The impetus to explain various mysteries and anxieties in the story of Christ's beginning and end—not least the virgin birth and the last words on the cross—came from a question asked by a six-year old girl—my daughter—who wondered how “on earth” could Christ have two fathers? Which is a valid question in the circumstances from such a source. The following script for a film is some sort of answer. Much of it could be seen to be a possible scenario where none of it really contradicts canonical wisdom, only re-arranges it. This version of events could be as true as any other. The Bible is known to be an edited, massaged, censored, and often reconstructed propaganda vehicle made at some distance from the events it relates; it was the record of the product of priests, arranged to fulfil and justify Old Testament prophecy in order to establish a new religion based on a new Messiah. And those priests lived in a Hellenic world where it was not so uncommon for Gods and mortals to copulate. Ambitious Judean priests work out a conspiracy to bed God with a mortal female to produce a son, and educate him to become a leader of men. But if their God is going to play the mortal game, is it not likely that he might fall mortally in love, and thus become vulnerable to jealousy, especially since he has a rival on earth called Joseph?

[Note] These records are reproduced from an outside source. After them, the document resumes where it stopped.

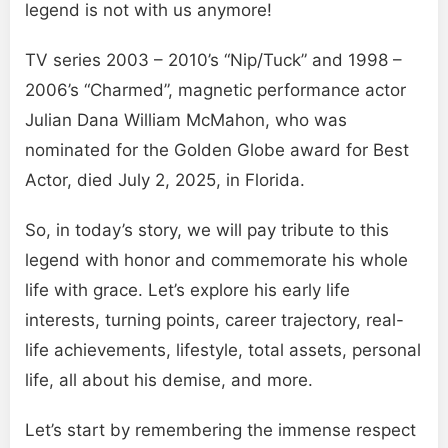
legend is not with us anymore!
TV series 2003 – 2010’s “Nip/Tuck” and 1998 –
2006’s “Charmed”, magnetic performance actor
Julian Dana William McMahon, who was
nominated for the Golden Globe award for Best
Actor, died July 2, 2025, in Florida.
So, in today’s story, we will pay tribute to this
legend with honor and commemorate his whole
life with grace. Let’s explore his early life
interests, turning points, career trajectory, real-
life achievements, lifestyle, total assets, personal
life, all about his demise, and more.
Let’s start by remembering the immense respect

Peter Greenaway (born, 1942 in Newport, Wales, lives and works in Amsterdam) trained as a painter for four years, and started making his own films in 1966. He has continued to make cinema in a great variety of ways, which has also informed his curatorial work and the making of exhibitions and installations in Europe from the Palazzo Fortuny in Venice and the Joan Miro Gallery in Barcelona to the Boijmans van Beuningen Gallery in Rotterdam and the Louvre in Paris. He has made 12 feature films and some 50 short-films and documentaries, been regularly nominated for the Film Festival Competitions of Cannes, Venice and Berlin, published books, written opera librettos, and collaborated with composers Michael Nyman, Glen Branca, Wim Mertens, Jean-Baptiste Barriere, Philip Glass, Louis Andriessen, Borut Krzisnik and David Lang. His first narrative feature film, The Draughtsman's Contract, completed in 1982, received great critical acclaim and established him internationally as an original film maker, a reputation consolidated by the films, The Cook, the Thief, his Wife & her Lover, The Pillow Book, and The Tulse Luper Suitcases.